Article 214A of the Companies Act (Chapter 386 of the Laws of Malta) (the “Act”) provides for a simplified dissolution and striking-off procedure designed for private limited liability companies that are dormant or inactive and no longer serve a commercial purpose. This procedure, which came into force on 16 December 2025 through Legal Notice 286 of 2025, allows eligible companies to be removed from the register without the need for a traditional liquidation process, most notably, without the appointment of a liquidator.
Eligible Companies
A company may apply for a simplified dissolution provided that it has been validly registered with the Malta Business Registry for at least six months and is not a public limited liability company or an entity regulated under Maltese law.

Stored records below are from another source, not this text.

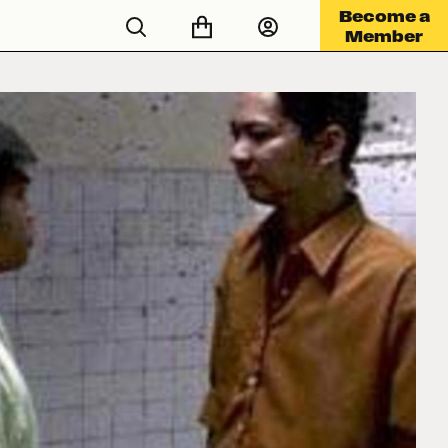
Become a
Member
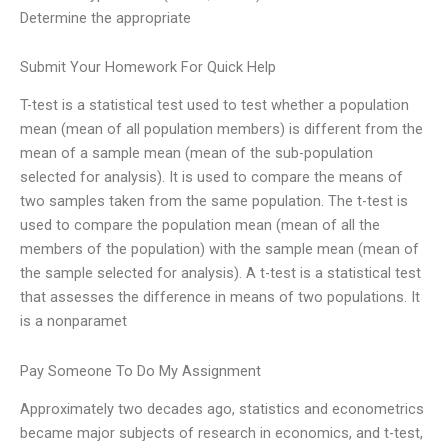
Determine the appropriate
Submit Your Homework For Quick Help
T-test is a statistical test used to test whether a population
mean (mean of all population members) is different from the
mean of a sample mean (mean of the sub-population
selected for analysis). It is used to compare the means of
two samples taken from the same population. The t-test is
used to compare the population mean (mean of all the
members of the population) with the sample mean (mean of
the sample selected for analysis). A t-test is a statistical test
that assesses the difference in means of two populations. It
is a nonparamet
Pay Someone To Do My Assignment
Approximately two decades ago, statistics and econometrics
became major subjects of research in economics, and t-test,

Eligibility for the simplified and striking-off procedure is excluded where, at any time during the six months preceding the application, the company has:
- carried out trading or other business activities;
- changed its registered name;
- employed persons other than company officers;
- failed to comply with filing obligations or settle penalties due to the Malta Business Registry; or
- had any of its shares pledged
Application and Declarations
If eligible on the basis of the above, an application for a simplified and striking-off procedure must be submitted to the Registrar using the prescribed statutory forms published on 16 the December, 2025, which will include:
Declarations confirming that:
- the company is not a regulated entity;
- the company has settled all liabilities owed to creditors, or that such liabilities have been formally waived by such creditors (if applicable, shareholder loans and any amounts due to existing company officers, service providers need not be considered);
- the company is not involved in any pending litigation in Malta or overseas;
- the company does not hold assets exceeding €5,000 in value;
- the company has not entered into any deeds or contractual arrangements in the preceding six months, other than agreements with service providers;
- the company has no outstanding amounts due to any government authority
- the simplified voluntary dissolution procedure has been approved by the shareholder(s) of the company by virtue of a duly adopted resolution
- all bank accounts of the company have been closed (where applicable)
- an application for VAT de-registration has been submitted (where applicable)
Record-Keeping Obligations
Under the relevant provisions of the Act, Directors who were the last officers of a company must ensure that beneficial ownership details and accounting records are preserved in compliance with statutory requirements or alternatively specify who will retain such records.